Great Galileo was debarred the Sun,
Because he fixed it; and, to stop his talking,
How Earth could round the solar orbit run,
Found his own legs embargoed from mere walking:
The man was well-nigh dead, ere men begun
To think his skull had not some need of caulking;
But now, it seems, he 's right—his notion just:
No doubt a consolation to his dust.


IX.

Pythagoras, Locke, Socrates—but pages
Might be filled up, as vainly as before,
With the sad usage of all sorts of sages,
Who in his life-time, each, was deemed a Bore!
The loftiest minds outrun their tardy ages:
This they must bear with and, perhaps, much more;
The wise man 's sure when he no more can share it, he
Will have a firm Post Obit on posterity.


X.

If such doom waits each intellectual Giant,
We little people in our lesser way,
In Life's small rubs should surely be more pliant,
And so for one will I—as well I may—
Would that I were less bilious—but, oh, fie on 't!
Just as I make my mind up every day,
To be a "totus, teres" Stoic, Sage,
The wind shifts and I fly into a rage.


XI.

Temperate I am—yet never had a temper;
Modest I am—yet with some slight assurance;
Changeable too—yet somehow "Idem semper:"
Patient—but not enamoured of endurance;
Cheerful—but, sometimes, rather apt to whimper:
Mild—but at times a sort of "Hercules furens:"
So that I almost think that the same skin
For one without—has two or three within.


XII.

Our Hero was, in Canto the Sixteenth,
Left in a tender moonlight situation,
Such as enables Man to show his strength
Moral or physical: on this occasion
Whether his virtue triumphed—or, at length,
His vice—for he was of a kindling nation—
Is more than I shall venture to describe;—
Unless some Beauty with a kiss should bribe.


XIII.

I leave the thing a problem, like all things:—
The morning came—and breakfast, tea and toast,
Of which most men partake, but no one sings.
The company whose birth, wealth, worth, has cost
My trembling Lyre already several strings,
Assembled with our hostess, and mine host;
The guests dropped in—the last but one, Her Grace,
The latest, Juan, with his virgin face.


XIV.

Which best it is to encounter—Ghost, or none,
'Twere difficult to say—but Juan looked
As if he had combated with more than one,
Being wan and worn, with eyes that hardly brooked
The light, that through the Gothic window shone:
Her Grace, too, had a sort of air rebuked—
Seemed pale and shivered, as if she had kept
A vigil, or dreamt rather more than slept.


THE END.


  1. [May 8, 1823.—MS. More than one "Seventeenth Canto," or so-called continuation of Don Juan, has been published. Some of these "Sequels" pretend to be genuine, while others are undisguisedly imitations or parodies. E.g. Don Juan, Cantos XVII., XVIII., 1824: The New Don Juan ... and The Last Canto of the The Original Don Juan, From the papers of the Countess Guiccioli, London, n.d., etc.

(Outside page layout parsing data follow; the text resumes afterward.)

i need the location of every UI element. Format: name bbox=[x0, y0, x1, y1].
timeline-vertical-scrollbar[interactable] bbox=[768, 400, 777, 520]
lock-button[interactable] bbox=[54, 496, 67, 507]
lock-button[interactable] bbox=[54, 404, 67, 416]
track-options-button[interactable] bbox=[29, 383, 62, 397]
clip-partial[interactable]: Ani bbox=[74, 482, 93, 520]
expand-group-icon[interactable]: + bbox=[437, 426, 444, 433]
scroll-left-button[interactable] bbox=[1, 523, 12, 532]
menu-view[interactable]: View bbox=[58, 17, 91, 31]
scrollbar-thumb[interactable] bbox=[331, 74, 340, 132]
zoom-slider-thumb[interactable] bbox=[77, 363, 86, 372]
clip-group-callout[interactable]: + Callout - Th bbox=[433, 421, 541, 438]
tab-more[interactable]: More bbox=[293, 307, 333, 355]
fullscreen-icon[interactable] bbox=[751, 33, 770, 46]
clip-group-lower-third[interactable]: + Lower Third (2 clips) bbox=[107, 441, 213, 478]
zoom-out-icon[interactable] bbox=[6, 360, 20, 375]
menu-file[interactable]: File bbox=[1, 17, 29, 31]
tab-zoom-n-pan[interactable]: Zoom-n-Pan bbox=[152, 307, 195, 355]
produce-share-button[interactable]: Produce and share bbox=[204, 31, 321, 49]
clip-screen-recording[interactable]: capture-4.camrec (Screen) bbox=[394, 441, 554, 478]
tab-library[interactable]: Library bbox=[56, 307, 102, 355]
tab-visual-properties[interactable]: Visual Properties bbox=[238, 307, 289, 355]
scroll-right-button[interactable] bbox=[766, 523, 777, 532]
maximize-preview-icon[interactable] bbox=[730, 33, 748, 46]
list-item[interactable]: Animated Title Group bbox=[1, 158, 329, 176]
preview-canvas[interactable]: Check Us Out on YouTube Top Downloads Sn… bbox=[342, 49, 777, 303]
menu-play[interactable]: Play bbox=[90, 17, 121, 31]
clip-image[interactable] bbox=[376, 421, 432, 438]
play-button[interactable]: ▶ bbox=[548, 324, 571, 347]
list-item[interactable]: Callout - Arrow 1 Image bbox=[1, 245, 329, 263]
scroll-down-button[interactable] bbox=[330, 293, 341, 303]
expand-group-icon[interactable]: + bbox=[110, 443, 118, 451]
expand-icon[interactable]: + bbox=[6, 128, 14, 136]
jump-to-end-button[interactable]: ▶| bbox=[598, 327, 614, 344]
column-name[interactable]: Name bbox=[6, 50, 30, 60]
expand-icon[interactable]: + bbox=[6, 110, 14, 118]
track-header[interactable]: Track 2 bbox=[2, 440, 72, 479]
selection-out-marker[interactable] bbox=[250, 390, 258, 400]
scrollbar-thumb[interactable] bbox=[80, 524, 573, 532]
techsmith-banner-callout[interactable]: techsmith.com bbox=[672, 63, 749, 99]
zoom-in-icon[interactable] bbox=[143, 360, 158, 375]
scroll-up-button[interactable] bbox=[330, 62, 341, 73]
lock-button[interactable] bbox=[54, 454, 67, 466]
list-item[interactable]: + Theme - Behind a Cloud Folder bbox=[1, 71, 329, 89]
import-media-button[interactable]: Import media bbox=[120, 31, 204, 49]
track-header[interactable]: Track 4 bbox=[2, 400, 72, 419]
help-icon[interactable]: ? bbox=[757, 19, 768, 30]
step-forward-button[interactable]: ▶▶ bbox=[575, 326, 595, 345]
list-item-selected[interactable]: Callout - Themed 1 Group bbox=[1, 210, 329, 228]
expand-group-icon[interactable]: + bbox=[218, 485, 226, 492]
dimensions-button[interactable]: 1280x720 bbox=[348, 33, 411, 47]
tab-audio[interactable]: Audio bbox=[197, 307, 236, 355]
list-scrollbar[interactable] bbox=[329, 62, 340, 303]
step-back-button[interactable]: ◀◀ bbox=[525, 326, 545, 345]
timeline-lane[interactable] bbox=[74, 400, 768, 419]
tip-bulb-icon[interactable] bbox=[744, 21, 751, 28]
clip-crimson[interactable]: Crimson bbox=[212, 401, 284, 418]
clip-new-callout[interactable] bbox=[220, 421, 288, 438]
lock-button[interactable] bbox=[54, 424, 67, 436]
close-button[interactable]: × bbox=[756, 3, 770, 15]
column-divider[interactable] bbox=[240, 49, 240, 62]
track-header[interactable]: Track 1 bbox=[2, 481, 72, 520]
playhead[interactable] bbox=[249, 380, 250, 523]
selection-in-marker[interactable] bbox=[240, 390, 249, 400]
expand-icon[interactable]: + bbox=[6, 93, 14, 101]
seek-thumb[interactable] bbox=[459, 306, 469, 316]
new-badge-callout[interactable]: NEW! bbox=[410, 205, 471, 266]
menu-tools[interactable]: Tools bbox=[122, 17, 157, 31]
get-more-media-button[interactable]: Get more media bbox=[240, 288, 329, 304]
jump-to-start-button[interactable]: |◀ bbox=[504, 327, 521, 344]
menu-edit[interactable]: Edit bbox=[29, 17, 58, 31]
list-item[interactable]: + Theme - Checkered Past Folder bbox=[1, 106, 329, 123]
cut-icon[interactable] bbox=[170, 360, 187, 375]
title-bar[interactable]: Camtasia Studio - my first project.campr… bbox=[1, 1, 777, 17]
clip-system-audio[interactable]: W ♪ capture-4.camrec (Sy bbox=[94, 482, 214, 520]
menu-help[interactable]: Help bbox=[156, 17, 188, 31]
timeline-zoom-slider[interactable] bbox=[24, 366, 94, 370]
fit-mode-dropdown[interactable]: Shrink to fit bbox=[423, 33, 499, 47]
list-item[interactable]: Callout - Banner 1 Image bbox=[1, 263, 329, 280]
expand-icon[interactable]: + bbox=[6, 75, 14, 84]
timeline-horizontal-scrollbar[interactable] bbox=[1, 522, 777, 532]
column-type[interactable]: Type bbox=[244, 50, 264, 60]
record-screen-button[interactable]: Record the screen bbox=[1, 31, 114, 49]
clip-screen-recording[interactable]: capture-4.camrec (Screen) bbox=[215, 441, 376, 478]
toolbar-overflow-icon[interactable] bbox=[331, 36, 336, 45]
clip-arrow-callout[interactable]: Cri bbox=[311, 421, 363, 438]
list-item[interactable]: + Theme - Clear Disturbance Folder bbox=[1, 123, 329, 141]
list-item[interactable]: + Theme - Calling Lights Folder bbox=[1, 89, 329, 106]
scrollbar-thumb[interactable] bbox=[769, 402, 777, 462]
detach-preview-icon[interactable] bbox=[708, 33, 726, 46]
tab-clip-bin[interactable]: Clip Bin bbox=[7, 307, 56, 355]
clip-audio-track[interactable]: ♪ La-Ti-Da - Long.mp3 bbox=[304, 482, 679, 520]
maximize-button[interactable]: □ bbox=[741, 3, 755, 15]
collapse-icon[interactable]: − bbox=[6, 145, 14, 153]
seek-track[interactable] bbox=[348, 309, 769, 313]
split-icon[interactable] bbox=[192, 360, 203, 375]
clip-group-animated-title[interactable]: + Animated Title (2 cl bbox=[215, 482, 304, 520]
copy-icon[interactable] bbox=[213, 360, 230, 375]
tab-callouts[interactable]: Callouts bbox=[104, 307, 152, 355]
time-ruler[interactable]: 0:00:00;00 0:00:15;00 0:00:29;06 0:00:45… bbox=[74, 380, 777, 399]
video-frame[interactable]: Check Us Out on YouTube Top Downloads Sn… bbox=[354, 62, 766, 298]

There was, however, a foundation for the myth. Before Byron left Italy he had begun (May 8, 1823) a seventeenth canto, and when he sailed for Greece he took the new stanzas with him. Trelawny found "fifteen stanzas of the seventeenth canto of Don Juan" in Byron's room at Missolonghi (Recollections, etc., 1858, p. 237). The MS., together with other papers, was handed over to John Cam Hobhouse, and is now in the possession of his daughter, the Lady Dorchester. The copyright was purchased by the late John Murray. The fourteen (not fifteen) stanzas are now printed and published for the first time.]
  2. The Italians, at least in some parts of Italy, call bastards and foundlings the mules—why, I cannot see, unless they mean to infer that the offspring of matrimony are asses.